Maybe you’ve heard the stories, the baroque theories on late-night radio or the soliloquies of sunburnt men who mutter at the traffic. Like the one about how they trained telekinetic children to interrogate terrorists and accidentally discovered how to bend time with a pack of playing cards. Or how they dosed soldiers with LSD and dropped them in a forest to see how they would perform in combat. (Not very well.) Or the one about the college student who volunteered for a behavioral study. After feeding the kid a mescaline cocktail, they watched him pace a padded room for three days before he sat down and announced that he was a glass of orange juice, and if anyone came too close, he would tip over and spill himself all over the floor. They say that kid is an old man now, still sitting motionless in the corner of an institution in Virginia.

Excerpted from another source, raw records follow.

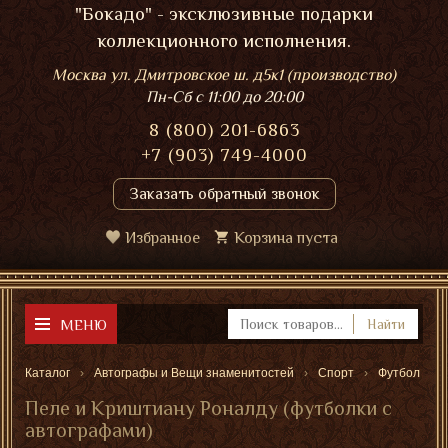
"Бокадо" - эксклюзивные подарки
коллекционного исполнения.
Москва ул. Дмитровское ш. д5к1 (производство)
Пн-Сб
с 11:00 до 20:00
8 (800) 201-6863
+7 (903) 749-4000
Заказать обратный звонок
Избранное
Корзина пуста
МЕНЮ
Найти
Каталог
Автографы и Вещи знаменитостей
Спорт
Футбол
Пеле и Криштиану Роналду (футболки с
автографами)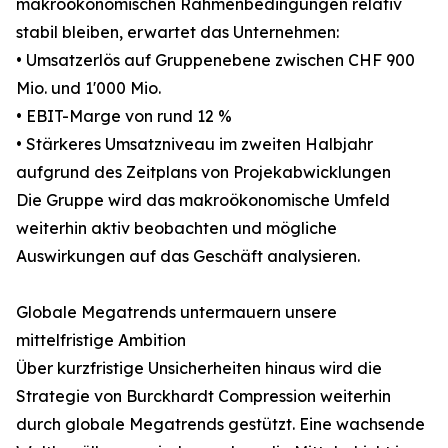
makroökonomischen Rahmenbedingungen relativ
stabil bleiben, erwartet das Unternehmen:
• Umsatzerlös auf Gruppenebene zwischen CHF 900
Mio. und 1'000 Mio.
• EBIT-Marge von rund 12 %
• Stärkeres Umsatzniveau im zweiten Halbjahr
aufgrund des Zeitplans von Projekabwicklungen
Die Gruppe wird das makroökonomische Umfeld
weiterhin aktiv beobachten und mögliche
Auswirkungen auf das Geschäft analysieren.
Globale Megatrends untermauern unsere
mittelfristige Ambition
Über kurzfristige Unsicherheiten hinaus wird die
Strategie von Burckhardt Compression weiterhin
durch globale Megatrends gestützt. Eine wachsende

They’ve invented sights and sounds that will ruin your personality and cause you to soil yourself in the middle of the street. Aural destabilization, they call it. Its milder variants are used for dispersing street protests, but its more extreme applications belong to the land of rumor, those two o’clock in the morning stories told by creatures teetering on barstools who say they’ve heard a sound so loud it heats the air, dredging up your ugliest memories and rupturing your intestines if you stick around long enough.
These stories always boil down to the spectral they, don’t they? The black choppers and nameless spooks, the shadows that haunt the minds of wild-eyed loners with custom-built radios, their speech riddled with dates and acronyms.
This is the type of man I would become for a while.
This is the first episode of Interstate Scenes, a fictional collection of homeless paragraphs, remixed and upcycled bits from the past, and bloopers from the stories I’m writing.